SOLO, suaramerdeka.com - Kendati konsorsium investornya telah bubar dua tahun lalu, Wali Kota Surakarta Joko Widodo masih terus mengupayakan realisasi pembangunan opera house. Keberadaan opera house dirasa penting menjadi sarana untuk mengembangkan festival dan seni pertunjukan.
"Dalam pandangan saya, Solo ini akan saya jadikan kota karnaval dan seni pertunjukan. Karena itu, butuh suatu tempat untuk menyajikan karnaval dan seni pertunjukan itu," papar dia.
Dia mengatakan, untuk membangun opera house dibutuhkan dana yang tidak sedikit. Diestimasikan dana pembangunan mencapai Rp 4,3 triliun, sehingga butuh investor yang tergabung dalam sebuah konsorsium. Tidak mungkin dana sebesar itu bisa didapat dari satu atau beberapa investor saja. Sayang, dua tahun lalu konsorsium tersebut bubar yang mengakibatkan pembangunan opera house tersendat.

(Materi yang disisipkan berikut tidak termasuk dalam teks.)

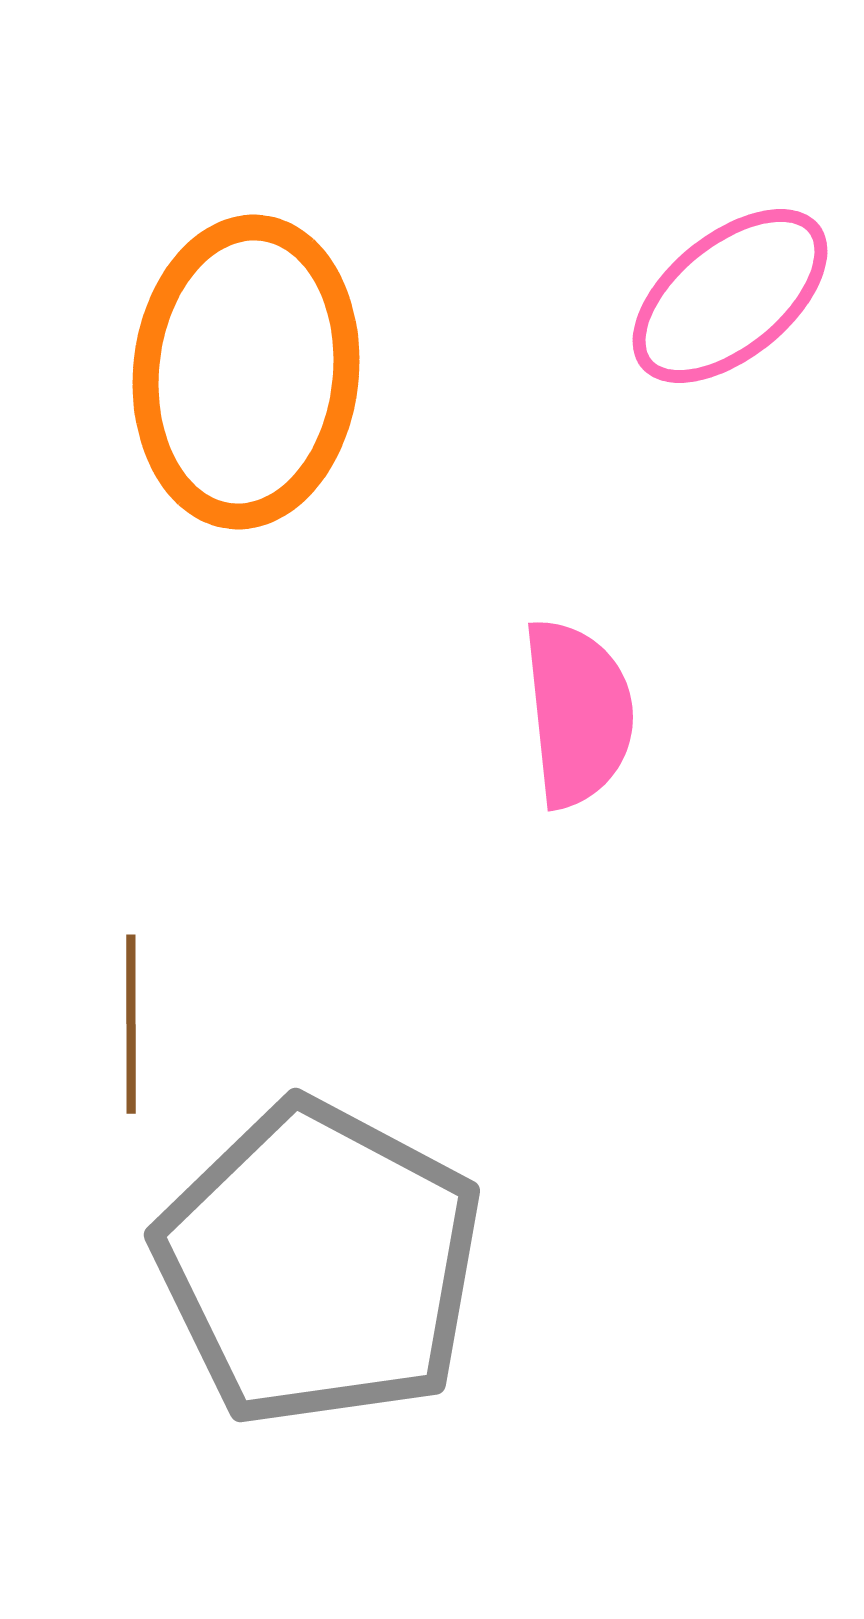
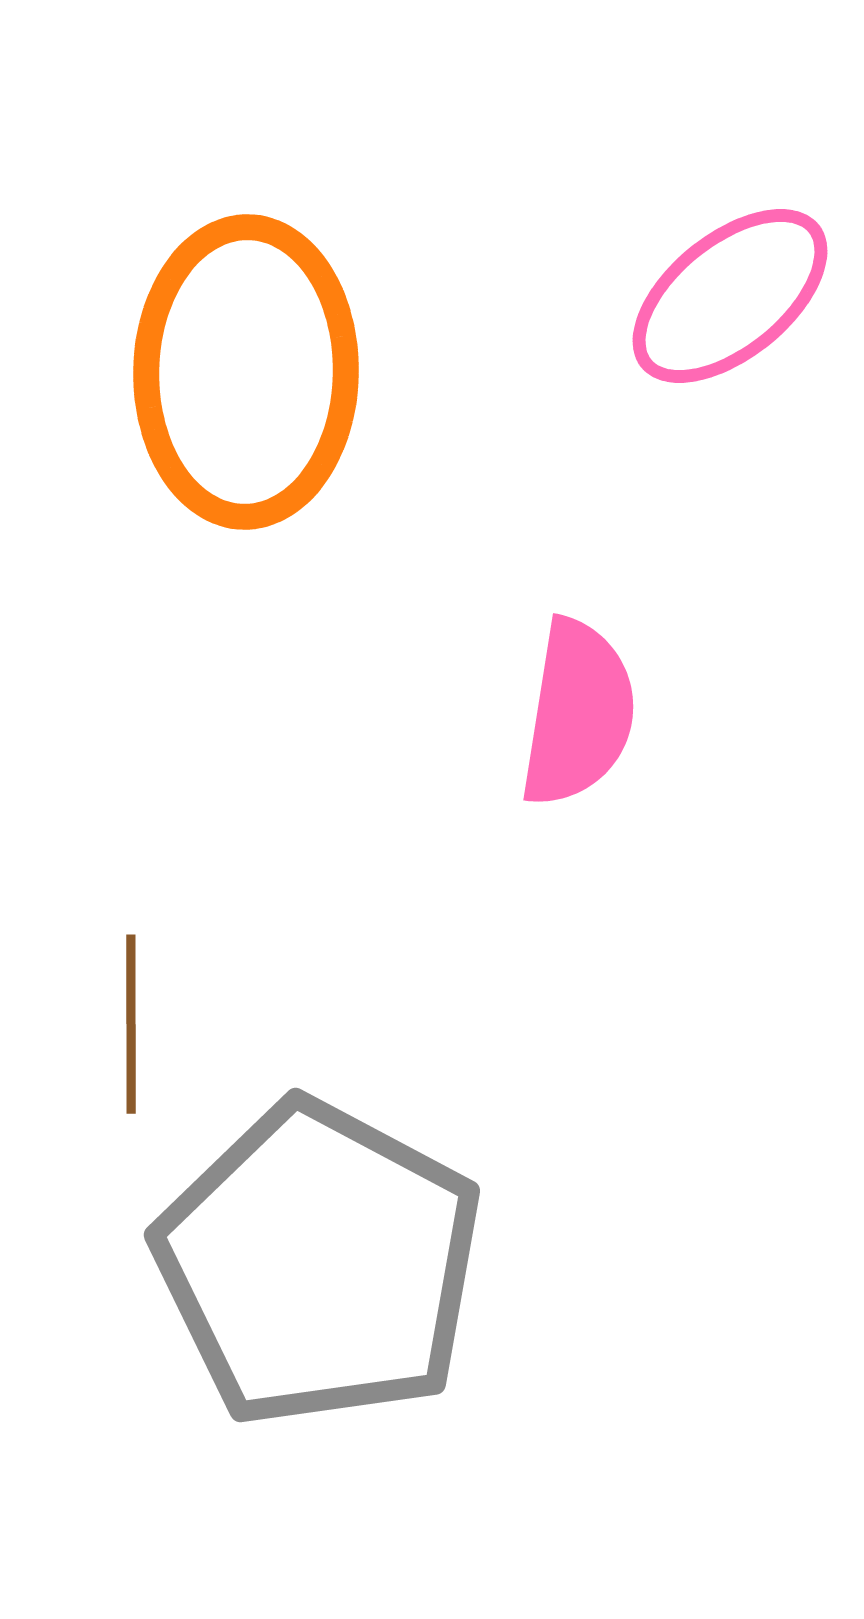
orange ellipse: rotated 5 degrees counterclockwise
pink semicircle: rotated 15 degrees clockwise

"Sekarang, yang jadi problem adalah, susah untuk ngrukunke uwong akeh," imbuh dia.
Opera house ini akan berada pada satu lokasi dengan convention hall, pasar rakyat, hingga galeri. Berbagai pertunjukan seni mulai dari tari, musik etnik, performing art hingga konser musik bisa digelar di tempat tersebut.
"Jadi, nantinya kesenian rakyat juga berkembang, namun pertunjukan dengan skala yang lebih besar juga berkembang. Sementara untuk area pertunjukan outdoor akan dibangun ISI seluas 2 hektare," ucapnya.
Di sisi lain dia menegaskan pengembangan wisata karnaval dan seni pertunjukan ini tidak akan menggeser fokus Solo sebagai Kota MICE. Justru keberadaan keduanya bisa menjadi magnet yang saling bersinergi.